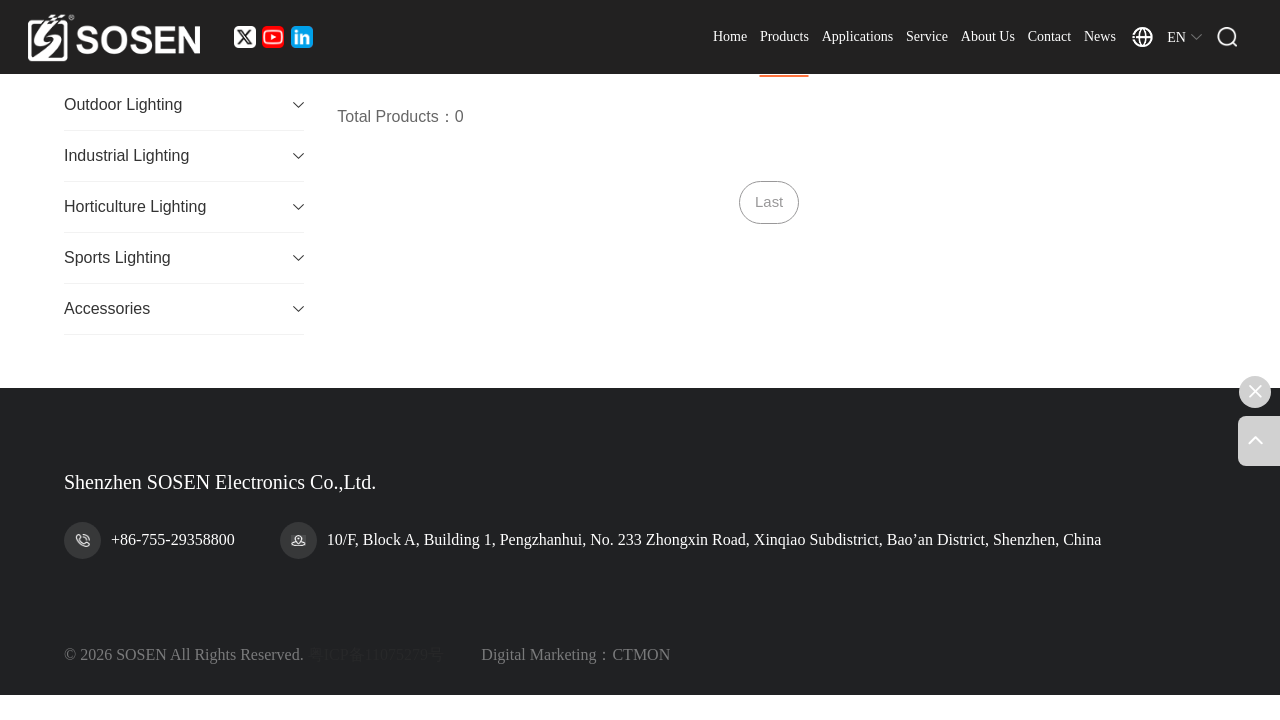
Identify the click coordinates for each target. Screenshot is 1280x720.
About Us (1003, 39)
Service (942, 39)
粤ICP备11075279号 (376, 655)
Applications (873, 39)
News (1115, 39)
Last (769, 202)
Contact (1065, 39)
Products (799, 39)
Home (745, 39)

※ ※ ※

▶ [What you have to do] Take each line from the records and copy it unchanged, leaving images out.

▶ [Response to this exercise]
Identify the click coordinates for each target. Screenshot is 1280x720.
About Us (1003, 39)
Service (942, 39)
粤ICP备11075279号 (376, 655)
Applications (873, 39)
News (1115, 39)
Last (769, 202)
Contact (1065, 39)
Products (799, 39)
Home (745, 39)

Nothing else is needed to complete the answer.